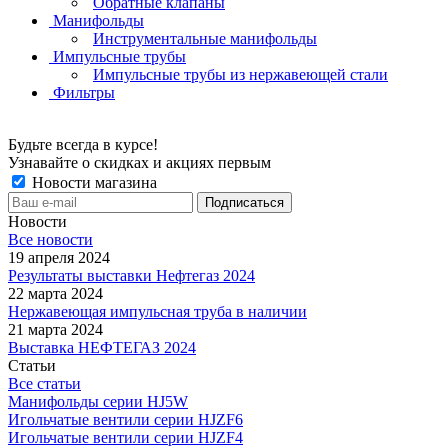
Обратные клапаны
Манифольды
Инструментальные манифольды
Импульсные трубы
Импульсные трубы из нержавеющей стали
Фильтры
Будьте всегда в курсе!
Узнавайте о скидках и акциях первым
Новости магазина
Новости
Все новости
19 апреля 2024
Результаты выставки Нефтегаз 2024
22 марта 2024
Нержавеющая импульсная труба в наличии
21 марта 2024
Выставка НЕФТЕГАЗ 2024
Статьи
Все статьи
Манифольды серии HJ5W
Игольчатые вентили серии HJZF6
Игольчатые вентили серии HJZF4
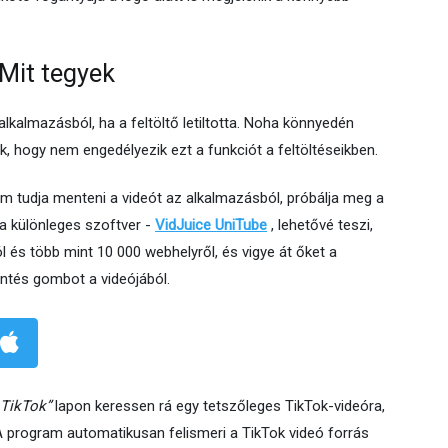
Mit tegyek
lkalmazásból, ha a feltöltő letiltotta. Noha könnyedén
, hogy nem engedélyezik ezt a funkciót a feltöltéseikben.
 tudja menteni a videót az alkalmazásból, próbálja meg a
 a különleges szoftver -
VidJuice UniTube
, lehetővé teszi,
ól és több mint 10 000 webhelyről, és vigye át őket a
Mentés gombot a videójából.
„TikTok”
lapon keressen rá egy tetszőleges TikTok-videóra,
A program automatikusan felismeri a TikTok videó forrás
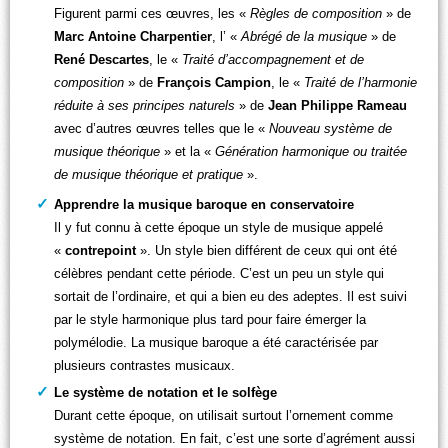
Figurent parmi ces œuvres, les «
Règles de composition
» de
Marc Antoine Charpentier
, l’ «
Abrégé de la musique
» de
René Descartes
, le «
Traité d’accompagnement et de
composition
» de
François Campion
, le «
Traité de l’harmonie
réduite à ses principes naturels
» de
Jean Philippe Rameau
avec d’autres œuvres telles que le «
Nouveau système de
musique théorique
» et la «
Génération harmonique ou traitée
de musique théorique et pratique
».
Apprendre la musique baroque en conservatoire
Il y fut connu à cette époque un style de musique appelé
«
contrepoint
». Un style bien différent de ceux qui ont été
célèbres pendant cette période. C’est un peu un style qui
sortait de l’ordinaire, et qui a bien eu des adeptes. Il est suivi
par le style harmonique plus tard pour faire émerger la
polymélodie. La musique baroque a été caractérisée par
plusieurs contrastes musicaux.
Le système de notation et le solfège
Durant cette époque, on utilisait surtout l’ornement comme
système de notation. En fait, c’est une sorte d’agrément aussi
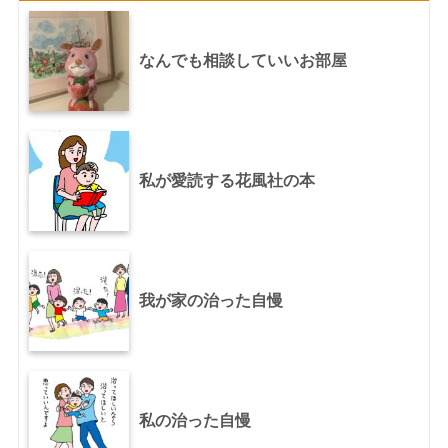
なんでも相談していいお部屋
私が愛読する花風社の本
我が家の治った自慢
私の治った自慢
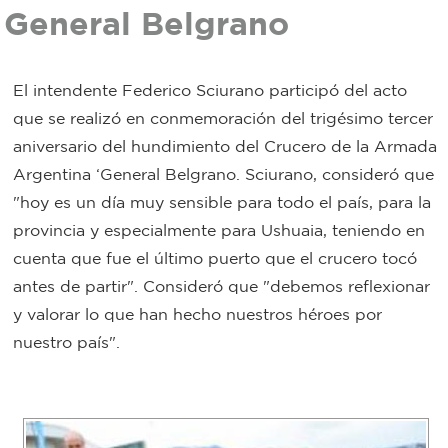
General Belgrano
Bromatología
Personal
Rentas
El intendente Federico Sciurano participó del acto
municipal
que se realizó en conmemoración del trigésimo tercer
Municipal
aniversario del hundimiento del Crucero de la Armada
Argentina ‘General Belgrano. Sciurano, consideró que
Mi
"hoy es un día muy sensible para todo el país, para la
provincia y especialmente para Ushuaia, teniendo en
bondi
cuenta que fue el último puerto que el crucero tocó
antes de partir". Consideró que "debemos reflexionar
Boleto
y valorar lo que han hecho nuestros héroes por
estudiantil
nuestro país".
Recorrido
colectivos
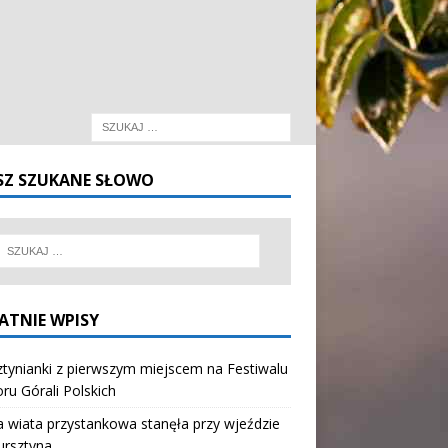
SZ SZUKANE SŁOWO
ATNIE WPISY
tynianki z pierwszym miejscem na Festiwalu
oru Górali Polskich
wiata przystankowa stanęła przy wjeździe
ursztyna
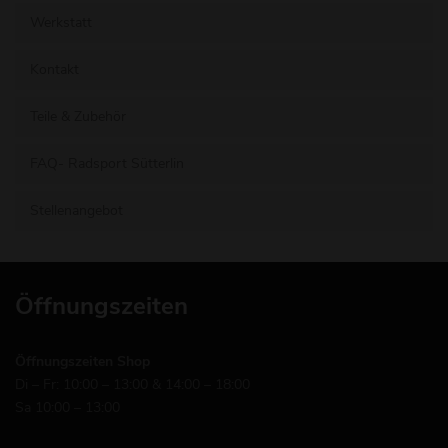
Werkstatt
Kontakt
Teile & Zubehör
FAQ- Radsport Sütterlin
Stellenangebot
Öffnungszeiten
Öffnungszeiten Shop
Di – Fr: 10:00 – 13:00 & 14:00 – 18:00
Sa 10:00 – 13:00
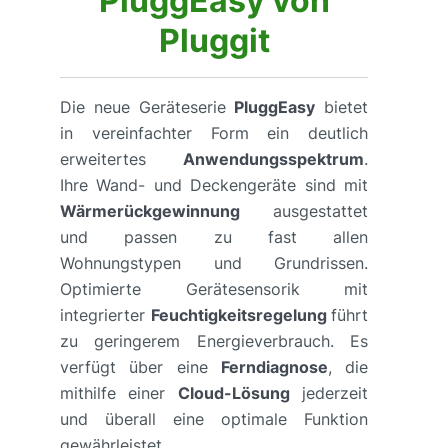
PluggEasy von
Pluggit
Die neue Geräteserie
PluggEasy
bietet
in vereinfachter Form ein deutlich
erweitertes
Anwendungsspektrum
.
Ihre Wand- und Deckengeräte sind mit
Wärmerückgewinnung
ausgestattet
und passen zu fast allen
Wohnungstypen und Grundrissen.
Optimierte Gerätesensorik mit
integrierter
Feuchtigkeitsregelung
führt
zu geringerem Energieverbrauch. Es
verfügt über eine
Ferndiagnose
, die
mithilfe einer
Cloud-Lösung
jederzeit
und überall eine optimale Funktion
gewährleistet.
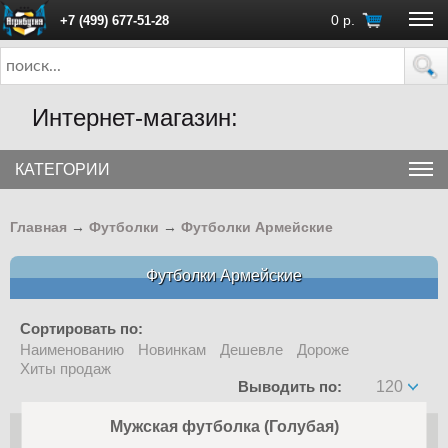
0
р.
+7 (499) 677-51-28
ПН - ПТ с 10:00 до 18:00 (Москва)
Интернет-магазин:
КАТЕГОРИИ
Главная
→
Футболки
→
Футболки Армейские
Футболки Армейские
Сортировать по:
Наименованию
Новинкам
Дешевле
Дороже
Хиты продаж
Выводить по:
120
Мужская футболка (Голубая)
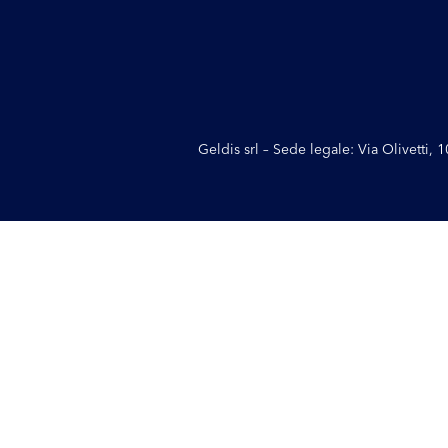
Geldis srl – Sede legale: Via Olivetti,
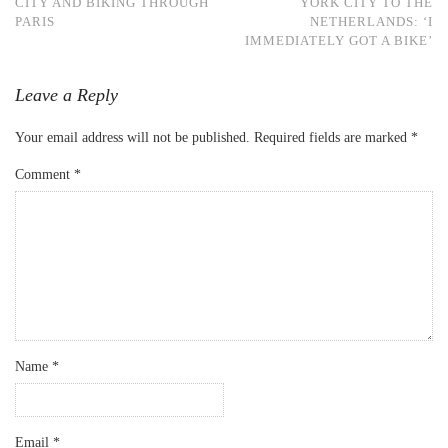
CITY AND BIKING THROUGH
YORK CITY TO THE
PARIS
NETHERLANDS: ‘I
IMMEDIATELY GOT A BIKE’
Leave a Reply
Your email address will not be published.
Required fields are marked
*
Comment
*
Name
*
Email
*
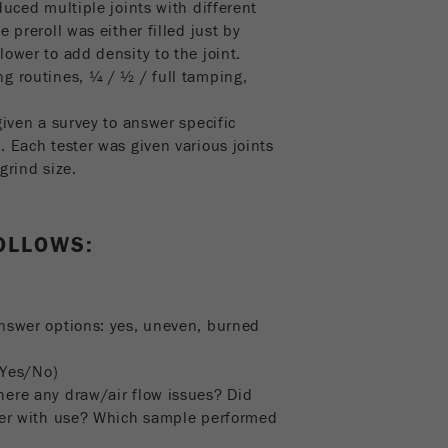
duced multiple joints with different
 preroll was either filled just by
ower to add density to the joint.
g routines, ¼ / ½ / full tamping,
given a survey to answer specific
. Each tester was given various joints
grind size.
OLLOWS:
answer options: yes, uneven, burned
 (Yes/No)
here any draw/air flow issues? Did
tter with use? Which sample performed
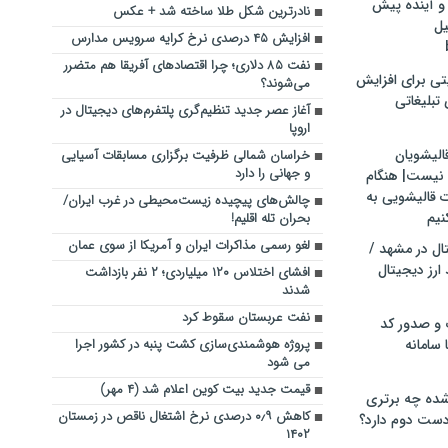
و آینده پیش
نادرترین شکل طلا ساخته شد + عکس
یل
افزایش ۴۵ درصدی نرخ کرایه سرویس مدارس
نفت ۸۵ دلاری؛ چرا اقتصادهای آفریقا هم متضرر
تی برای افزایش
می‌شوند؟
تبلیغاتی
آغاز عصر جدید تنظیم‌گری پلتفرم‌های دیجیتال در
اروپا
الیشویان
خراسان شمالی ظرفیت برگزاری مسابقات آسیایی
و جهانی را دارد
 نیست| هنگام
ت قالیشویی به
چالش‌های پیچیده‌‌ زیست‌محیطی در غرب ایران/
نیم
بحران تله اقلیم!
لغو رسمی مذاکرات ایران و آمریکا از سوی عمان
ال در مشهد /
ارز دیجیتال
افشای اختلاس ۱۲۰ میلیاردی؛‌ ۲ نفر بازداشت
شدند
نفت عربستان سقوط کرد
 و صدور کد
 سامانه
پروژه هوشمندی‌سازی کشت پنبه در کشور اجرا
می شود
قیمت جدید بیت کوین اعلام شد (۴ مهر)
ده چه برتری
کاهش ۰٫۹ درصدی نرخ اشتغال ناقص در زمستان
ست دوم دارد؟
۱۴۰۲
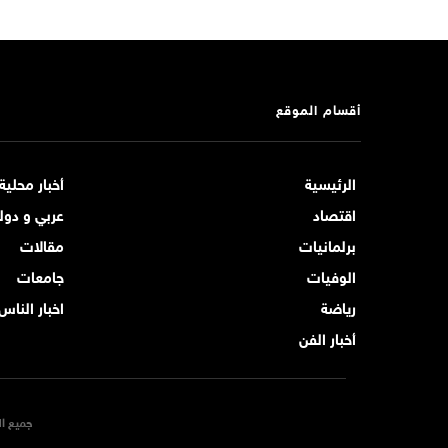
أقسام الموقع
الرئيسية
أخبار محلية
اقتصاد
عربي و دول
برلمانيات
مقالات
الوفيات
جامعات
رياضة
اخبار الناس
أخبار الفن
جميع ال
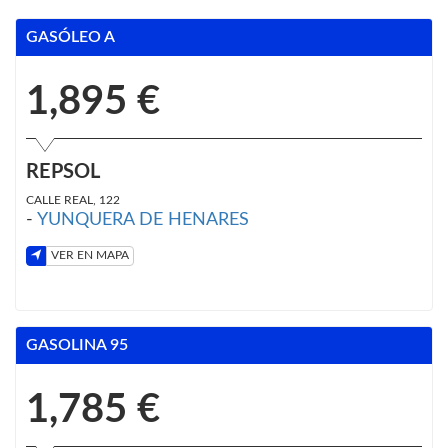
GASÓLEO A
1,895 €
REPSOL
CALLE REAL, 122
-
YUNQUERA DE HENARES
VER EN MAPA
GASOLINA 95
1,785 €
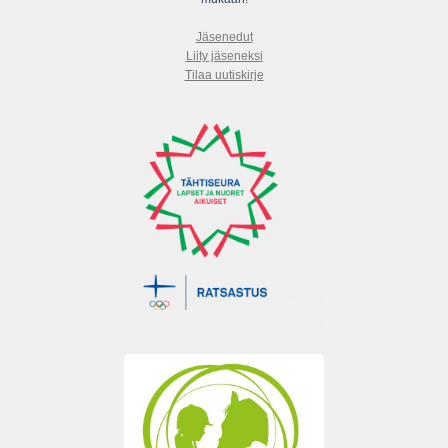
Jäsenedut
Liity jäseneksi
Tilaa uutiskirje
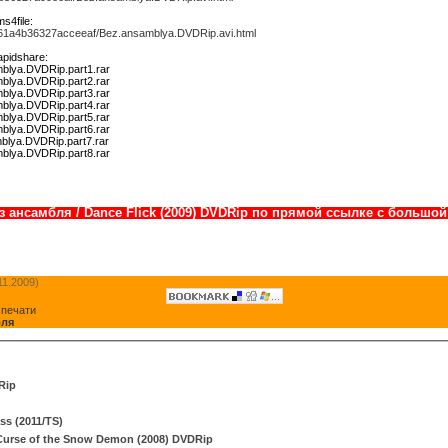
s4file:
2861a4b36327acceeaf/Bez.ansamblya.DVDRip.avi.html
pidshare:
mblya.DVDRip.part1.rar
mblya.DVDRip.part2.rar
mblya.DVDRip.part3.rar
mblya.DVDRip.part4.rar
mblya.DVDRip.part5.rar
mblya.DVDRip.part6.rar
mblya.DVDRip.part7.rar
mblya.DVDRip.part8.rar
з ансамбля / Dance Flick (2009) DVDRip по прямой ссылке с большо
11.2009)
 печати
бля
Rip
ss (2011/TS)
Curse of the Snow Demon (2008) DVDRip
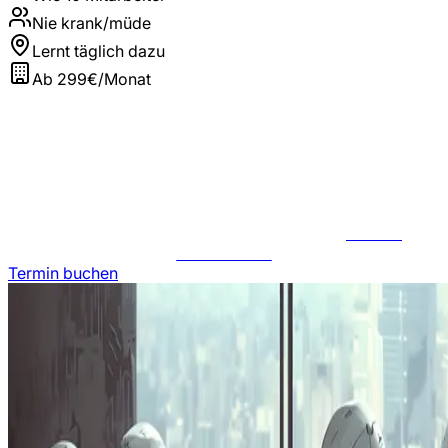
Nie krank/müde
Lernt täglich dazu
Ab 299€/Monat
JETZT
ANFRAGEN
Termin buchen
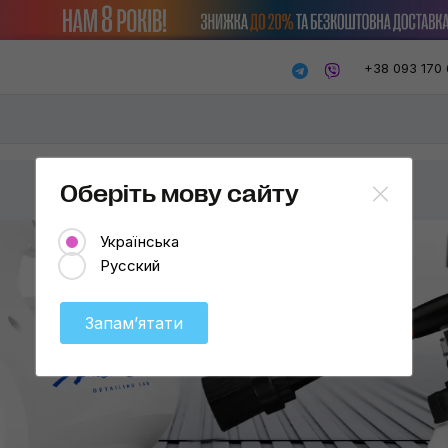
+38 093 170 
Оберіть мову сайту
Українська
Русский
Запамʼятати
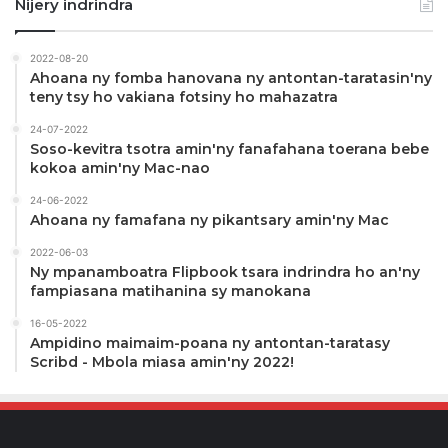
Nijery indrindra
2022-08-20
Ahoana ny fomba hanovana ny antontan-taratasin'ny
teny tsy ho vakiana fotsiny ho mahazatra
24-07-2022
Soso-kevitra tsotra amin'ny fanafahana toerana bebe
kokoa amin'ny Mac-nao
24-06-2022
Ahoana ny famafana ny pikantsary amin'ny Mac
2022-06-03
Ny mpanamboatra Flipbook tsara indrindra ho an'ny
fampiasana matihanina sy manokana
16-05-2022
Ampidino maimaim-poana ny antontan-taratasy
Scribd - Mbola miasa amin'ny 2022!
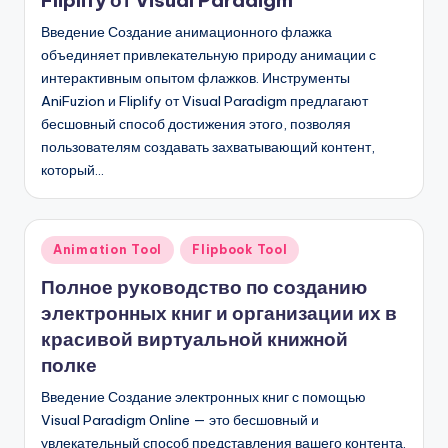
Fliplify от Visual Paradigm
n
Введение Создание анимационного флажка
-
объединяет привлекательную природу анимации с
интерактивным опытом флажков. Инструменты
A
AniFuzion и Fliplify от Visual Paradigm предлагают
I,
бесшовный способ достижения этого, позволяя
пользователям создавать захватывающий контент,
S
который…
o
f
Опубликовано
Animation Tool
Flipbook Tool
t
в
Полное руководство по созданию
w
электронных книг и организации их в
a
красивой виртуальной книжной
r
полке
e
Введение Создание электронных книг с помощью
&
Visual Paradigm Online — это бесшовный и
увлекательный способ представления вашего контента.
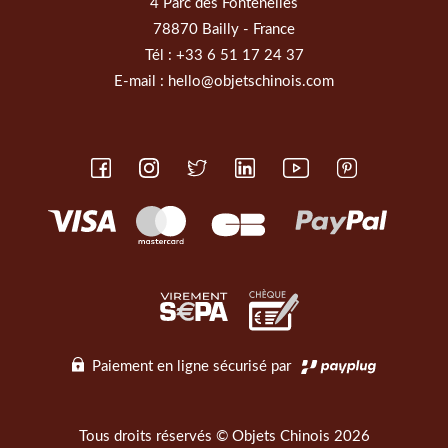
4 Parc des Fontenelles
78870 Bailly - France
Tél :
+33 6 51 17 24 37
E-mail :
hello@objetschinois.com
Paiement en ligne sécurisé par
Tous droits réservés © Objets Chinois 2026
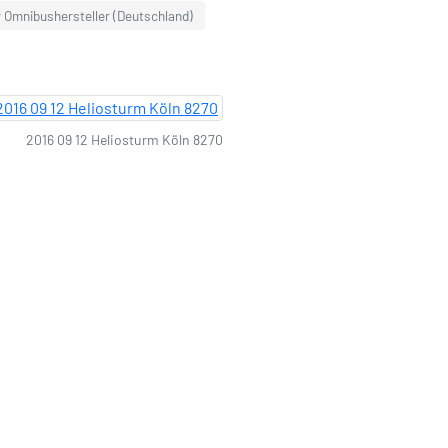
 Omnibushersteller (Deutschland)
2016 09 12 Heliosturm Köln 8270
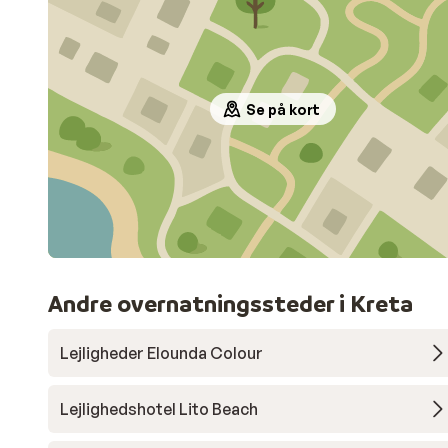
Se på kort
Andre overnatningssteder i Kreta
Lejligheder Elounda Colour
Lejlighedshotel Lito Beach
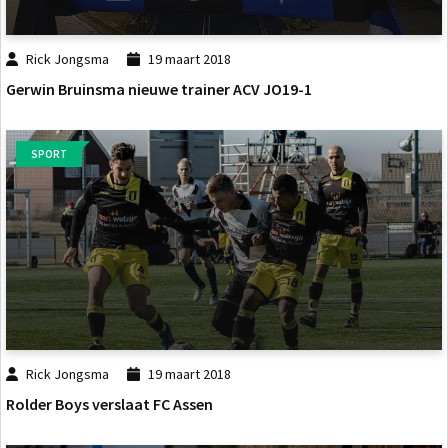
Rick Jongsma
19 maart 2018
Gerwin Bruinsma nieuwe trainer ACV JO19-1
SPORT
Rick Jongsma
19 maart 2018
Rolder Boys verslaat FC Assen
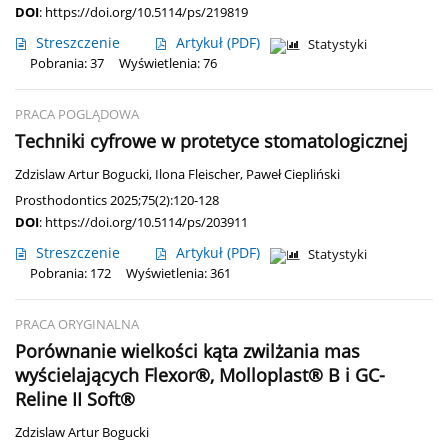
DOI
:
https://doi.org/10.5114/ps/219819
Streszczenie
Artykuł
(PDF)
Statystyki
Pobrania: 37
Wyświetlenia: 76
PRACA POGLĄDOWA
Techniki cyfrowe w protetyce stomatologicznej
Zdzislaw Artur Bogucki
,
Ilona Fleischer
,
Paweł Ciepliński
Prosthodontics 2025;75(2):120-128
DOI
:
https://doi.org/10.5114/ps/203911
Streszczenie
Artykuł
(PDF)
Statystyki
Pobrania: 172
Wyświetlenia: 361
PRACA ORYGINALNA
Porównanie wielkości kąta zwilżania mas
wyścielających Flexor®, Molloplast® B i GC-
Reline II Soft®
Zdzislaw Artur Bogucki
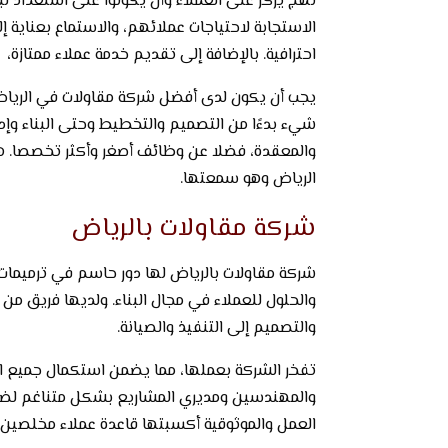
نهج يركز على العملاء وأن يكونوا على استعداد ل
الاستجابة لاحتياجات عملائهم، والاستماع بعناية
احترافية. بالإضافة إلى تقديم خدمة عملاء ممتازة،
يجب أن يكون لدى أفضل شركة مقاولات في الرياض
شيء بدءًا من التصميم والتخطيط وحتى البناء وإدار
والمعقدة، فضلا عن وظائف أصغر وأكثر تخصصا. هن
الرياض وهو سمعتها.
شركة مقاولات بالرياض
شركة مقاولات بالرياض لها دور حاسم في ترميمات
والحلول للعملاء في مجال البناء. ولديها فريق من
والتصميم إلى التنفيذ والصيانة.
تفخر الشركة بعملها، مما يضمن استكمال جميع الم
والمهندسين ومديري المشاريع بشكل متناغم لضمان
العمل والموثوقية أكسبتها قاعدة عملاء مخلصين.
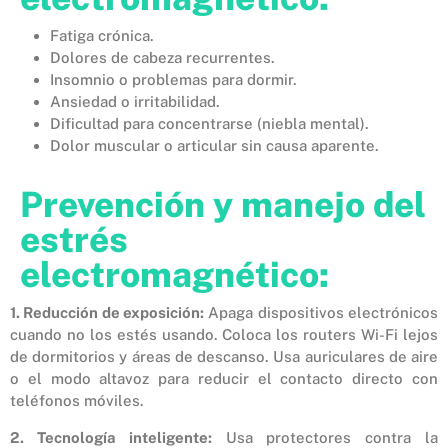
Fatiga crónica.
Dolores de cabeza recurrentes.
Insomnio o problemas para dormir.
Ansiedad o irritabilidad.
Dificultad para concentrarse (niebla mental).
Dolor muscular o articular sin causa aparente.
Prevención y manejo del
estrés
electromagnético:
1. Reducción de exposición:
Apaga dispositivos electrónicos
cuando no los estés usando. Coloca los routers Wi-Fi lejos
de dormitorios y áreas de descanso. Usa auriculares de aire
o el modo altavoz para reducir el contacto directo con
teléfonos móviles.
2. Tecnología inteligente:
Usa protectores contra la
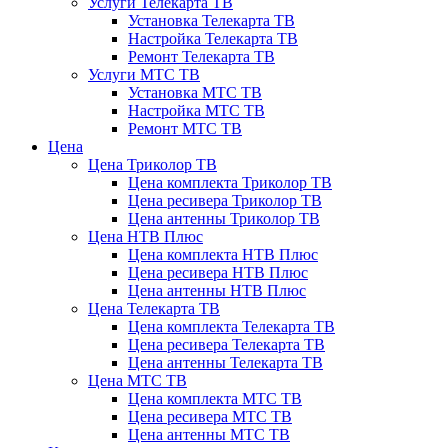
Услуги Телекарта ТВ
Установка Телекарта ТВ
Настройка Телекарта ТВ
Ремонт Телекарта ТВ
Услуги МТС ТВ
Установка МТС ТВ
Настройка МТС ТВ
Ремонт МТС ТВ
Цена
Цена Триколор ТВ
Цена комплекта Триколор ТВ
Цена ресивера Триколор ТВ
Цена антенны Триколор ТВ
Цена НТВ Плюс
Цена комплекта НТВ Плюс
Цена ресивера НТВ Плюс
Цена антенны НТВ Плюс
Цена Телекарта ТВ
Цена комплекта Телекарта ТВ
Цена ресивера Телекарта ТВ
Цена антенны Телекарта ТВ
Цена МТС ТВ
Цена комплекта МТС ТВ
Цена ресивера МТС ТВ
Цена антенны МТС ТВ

▸ **The problem**:
Lines with "baroque": find them in the data and copy each one.

▸ **Exercise response**:
Apprendre la musique baroque en conservatoire
polymélodie. La musique baroque a été caractérisée par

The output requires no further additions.